What they've done: Re-signed Brian Orakpo and Chris Baker; signed Jason Hatcher.

Problem solved: Helped? Absolutely. Solved? Let's see. It helps quite a bit to add an interior rusher to complement Orakpo and Ryan Kerrigan. The Redskins' coaches have said they're going to let the pass-rushers loose more often. That means not asking to rush contain so much -- when the goal is as much to keep the quarterback in the pocket as it is to sack him. Will this happen or is it just offseason chatter? The players say they're expecting changes based on what the coaches have told them as well.

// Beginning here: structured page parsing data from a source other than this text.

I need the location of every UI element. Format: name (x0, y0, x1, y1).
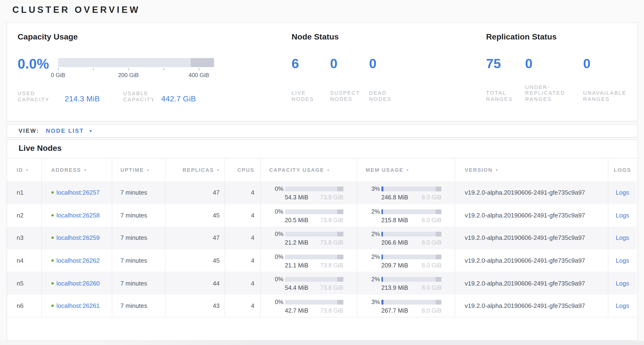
column-header-mem-usage[interactable]: MEM USAGE▼ (357, 158, 456, 181)
view-bar: VIEW: NODE LIST ▼ (7, 124, 638, 138)
axis-tick (93, 68, 94, 71)
axis-label: 200 GiB (114, 72, 143, 79)
column-header-version[interactable]: VERSION▼ (455, 158, 608, 181)
mem-usage-bar (382, 255, 442, 259)
capacity-percent: 0.0% (18, 57, 49, 71)
used-capacity-value: 214.3 MiB (65, 95, 100, 103)
column-header-logs: LOGS (608, 158, 636, 181)
node-address-link[interactable]: localhost:26262 (56, 257, 100, 264)
axis-tick (164, 68, 164, 71)
table-row: n1 localhost:26257 7 minutes 47 4 0% 54.… (7, 181, 636, 204)
node-uptime-cell: 7 minutes (112, 181, 166, 204)
node-id-cell: n4 (7, 249, 42, 272)
capacity-usage-bar (285, 300, 344, 304)
node-address-link[interactable]: localhost:26257 (56, 189, 100, 196)
node-mem-usage-cell: 3% 246.8 MiB8.0 GiB (357, 181, 456, 204)
mem-usage-bar (382, 187, 442, 191)
node-capacity-usage-cell: 0% 54.4 MiB73.8 GiB (261, 272, 357, 294)
logs-link[interactable]: Logs (616, 257, 629, 264)
node-replicas-cell: 47 (166, 181, 225, 204)
node-logs-cell: Logs (608, 204, 636, 226)
column-header-id[interactable]: ID▼ (7, 158, 42, 181)
column-header-uptime[interactable]: UPTIME▼ (112, 158, 166, 181)
logs-link[interactable]: Logs (616, 234, 629, 241)
used-capacity-label: USED CAPACITY (18, 90, 55, 102)
node-mem-usage-cell: 2% 213.9 MiB8.0 GiB (357, 272, 456, 294)
usable-capacity-value: 442.7 GiB (161, 95, 196, 103)
node-replicas-cell: 45 (166, 204, 225, 226)
node-uptime-cell: 7 minutes (112, 249, 166, 272)
node-logs-cell: Logs (608, 294, 636, 317)
logs-link[interactable]: Logs (616, 212, 629, 219)
logs-link[interactable]: Logs (616, 302, 629, 309)
under-replicated-ranges-metric: 0 UNDER-REPLICATED RANGES (525, 57, 576, 102)
capacity-usage-bar (285, 277, 344, 282)
node-replicas-cell: 47 (166, 226, 225, 249)
sort-desc-icon: ▼ (146, 168, 150, 172)
axis-tick (58, 68, 58, 71)
sort-desc-icon: ▼ (216, 168, 220, 172)
node-replicas-cell: 43 (166, 294, 225, 317)
unavailable-ranges-metric: 0 UNAVAILABLE RANGES (583, 57, 632, 102)
node-cpus-cell: 4 (225, 249, 261, 272)
metric-value: 0 (583, 57, 632, 71)
live-nodes-metric: 6 LIVE NODES (292, 57, 324, 102)
node-logs-cell: Logs (608, 249, 636, 272)
table-row: n3 localhost:26259 7 minutes 47 4 0% 21.… (7, 226, 636, 249)
metric-label: UNAVAILABLE RANGES (583, 90, 632, 102)
metric-label: SUSPECT NODES (330, 90, 363, 102)
sort-desc-icon: ▼ (495, 168, 498, 172)
metric-label: TOTAL RANGES (486, 90, 518, 102)
metric-value: 6 (292, 57, 324, 71)
node-logs-cell: Logs (608, 181, 636, 204)
node-capacity-usage-cell: 0% 20.5 MiB73.8 GiB (261, 204, 357, 226)
node-healthy-icon (51, 237, 54, 239)
capacity-usage-bar (285, 232, 344, 236)
node-cpus-cell: 4 (225, 272, 261, 294)
mem-usage-bar (382, 232, 442, 236)
logs-link[interactable]: Logs (616, 189, 629, 196)
column-header-address[interactable]: ADDRESS▼ (42, 158, 112, 181)
suspect-nodes-metric: 0 SUSPECT NODES (330, 57, 363, 102)
node-address-link[interactable]: localhost:26259 (56, 234, 100, 241)
mem-usage-bar (382, 209, 442, 214)
axis-tick (199, 68, 199, 71)
node-uptime-cell: 7 minutes (112, 272, 166, 294)
view-selected-value[interactable]: NODE LIST (46, 128, 84, 134)
node-id-cell: n3 (7, 226, 42, 249)
node-address-link[interactable]: localhost:26260 (56, 279, 100, 287)
node-address-link[interactable]: localhost:26261 (56, 302, 100, 309)
replication-status-metrics: 75 TOTAL RANGES 0 UNDER-REPLICATED RANGE… (486, 57, 632, 102)
metric-label: DEAD NODES (369, 90, 403, 102)
chevron-down-icon: ▼ (89, 129, 92, 133)
node-healthy-icon (51, 282, 54, 284)
node-logs-cell: Logs (608, 226, 636, 249)
node-replicas-cell: 44 (166, 272, 225, 294)
node-healthy-icon (51, 259, 54, 262)
node-capacity-usage-cell: 0% 54.3 MiB73.8 GiB (261, 181, 357, 204)
table-row: n5 localhost:26260 7 minutes 44 4 0% 54.… (7, 272, 636, 294)
live-nodes-table: ID▼ ADDRESS▼ UPTIME▼ REPLICAS▼ CPUS CAPA… (7, 158, 636, 317)
live-nodes-title: Live Nodes (18, 144, 62, 153)
logs-link[interactable]: Logs (616, 279, 629, 287)
node-uptime-cell: 7 minutes (112, 294, 166, 317)
node-address-cell: localhost:26261 (42, 294, 112, 317)
capacity-stats: USED CAPACITY 214.3 MiB USABLE CAPACITY … (18, 90, 217, 103)
node-version-cell: v19.2.0-alpha.20190606-2491-gfe735c9a97 (455, 272, 608, 294)
node-address-link[interactable]: localhost:26258 (56, 212, 100, 219)
view-selector-dropdown[interactable]: NODE LIST ▼ (46, 128, 92, 134)
column-header-capacity-usage[interactable]: CAPACITY USAGE▼ (261, 158, 357, 181)
axis-tick (128, 68, 129, 71)
capacity-usage-bar (58, 58, 214, 67)
page-title: CLUSTER OVERVIEW (12, 5, 140, 15)
capacity-usage-title: Capacity Usage (18, 32, 78, 42)
view-label: VIEW: (18, 128, 39, 134)
total-ranges-metric: 75 TOTAL RANGES (486, 57, 518, 102)
summary-panel: Capacity Usage 0.0% 0 GiB 200 GiB 400 Gi… (7, 22, 638, 121)
node-version-cell: v19.2.0-alpha.20190606-2491-gfe735c9a97 (455, 249, 608, 272)
column-header-replicas[interactable]: REPLICAS▼ (166, 158, 225, 181)
metric-value: 0 (369, 57, 403, 71)
node-id-cell: n1 (7, 181, 42, 204)
node-address-cell: localhost:26258 (42, 204, 112, 226)
node-uptime-cell: 7 minutes (112, 204, 166, 226)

What needs to happen: The coaches need to follow up on their offseason words and let the rushers attack more. But it's not always that simple. If they're in a base front, they can't just let both outside linebackers rush unless they want to constantly send five at the quarterback. But they do need to figure out a way to let Orakpo do what they need him to do: pressure the passer. And having a dedicated pass-rushing coach in Brian Baker is a positive step. I've never been around him, but do know that this is his area of expertise and that he's worked with excellent pass rushers. It'll help Kerrigan as well, along with Rob Jackson and Brandon Jenkins. The Redskins have not had a coach for this area lately and there's a huge difference between having a guy tell someone what to do on a play and having a guy who says this is how you can win on this play. One helps you do your job; the other helps you improve. Can that take Orakpo from a good pass-rusher to a great one? We'll see. You can't measure everything by sack totals, but the great pass-rushers still record a certain amount of sacks while also setting up others. He wants to be paid like a great pass-rusher.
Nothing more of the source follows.